And this is where the report’s analysis, and its proposals, come off the rails. On the one hand, the document anticipates further enrolment growth; on the other, it does not call for commensurate increases in funding. On the one hand, it thinks professors should teach more students; on the other hand, it does associate pedagogical excellence with smaller classes. And those assumptions can’t be reconciled. You can’t have more students and a better educational experience if the growth in faculty complements does not keep pace with enrolment growths — it’s not even possible to maintain the inadequate status quo under those circumstances. If we want smaller classes (but more students), we will need to increase the number of professors significantly. And cutting research out of the picture will in fact worsen the situation, as it will necessarily lead to a loss of graduate instructors and a further increase in professors’ teaching responsibilities. Let me illustrate what I mean.

Here’s a hypothetical scenario — made up but fairly representative, I think, of the average Ontario humanities department. Professor A, who’s currently not teaching a graduate seminar, is offering the following four courses:

That’s a very simplified counting of hours, with very limited allocations of prep time, but it already exceeds 40% of a regular work week (then again, A will of course not be teaching in the summer). We might also wonder what exactly a regular work week is for a professor. Currently, there is, in theory, no limit to the number of hours we work in any given week — if the research demands it, weekends and free evenings easily become negligible conventions. But with the personal connection most professors feel to their research gone, what happens to perceptions of fair workloads and hours?

Now let’s assume this same professor’s department jettisons its research activities and increases faculty workloads accordingly, setting aside 20% of a faculty member’s time for maintaining a familiarity with the field, and an equal amount of time for service — thus leading to an increase in teaching duties by 50%. Such a department could not, of course, maintain a PhD program and would thus lose TA support.
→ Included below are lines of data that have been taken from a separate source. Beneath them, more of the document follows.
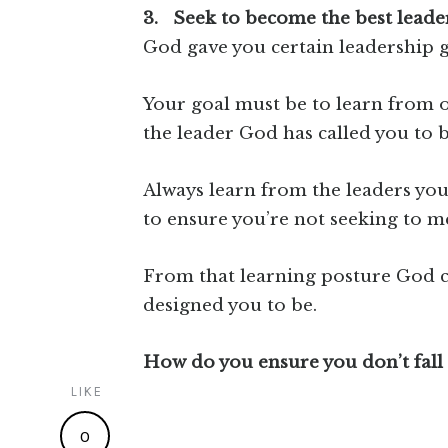
3. Seek to become the best lead
God gave you certain leadership gi
Your goal must be to learn from o
the leader God has called you to 
Always learn from the leaders you
to ensure you’re not seeking to m
From that learning posture God c
designed you to be.
How do you ensure you don’t fall 
LIKE
0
Now forced to do all the grading and provide all the writing advice and instruction normally covered by her TA in her lecture courses, this professor’s weekly load would exceed 60% of a standard 44-hour work week immediately, even if her course load remained at 2.0 FCE (or 2/2). But since these figures are based on a two-semester model that excludes the summer, and since this instructor will not be expected to conduct research, the summer term now becomes available. Perhaps she could offer an additional large lecture course then, in the more compressed schedule typical for summer classes, with the lower weekly averages balancing out the overload from the first two terms:

However, while this model shows that a professor without research duties could absorb the extra hours resulting from a lack of TA support, and could offer a small number of extra classes if his or her teaching load were spread over an entire year, it also illustrates that this additional load does not allow for any reduction in class sizes compared to current levels. Our hypothetical professor teaches an average of 97 students a term, with only one seminar in the mix. If her department committed to Don Drummond’s desired small-class pedagogy — doubtless the format best suited for instruction in writing, in critical thinking, and in close analysis — that number would plummet quickly:

The smaller classes take up less time, since they take up fewer contact hours and less grading time. But they require more intensive preparation — unlike lectures, which can be delivered in more or less the same format year after year, smaller, seminar-style classes need instructors prepared to take the discussion in unpredictable directions; in a sense, every time such a class is taught, the instructor will think of it as a new course. But even without those considerations, smaller classes are necessarily far less efficient than large ones: the same in-class and preparation hours as for a larger course serve a much smaller number of students. Thus, although our hypothetical instructor now spends over 30 hours of her week in Term 1 and almost 35 hours a week in Term 2 teaching undergraduates, she only reaches an average of 60 students per term — a reduction of 38% compared to the previous model. It is also worth noting that even if the hypothetical department could somehow maintain a PhD program, there would be no sensible role for TAs in classes this small; graduate students would thus have to be given their own courses to teach (with the result that a significant number of undergraduates would receive instruction from less experienced teachers than under the old model).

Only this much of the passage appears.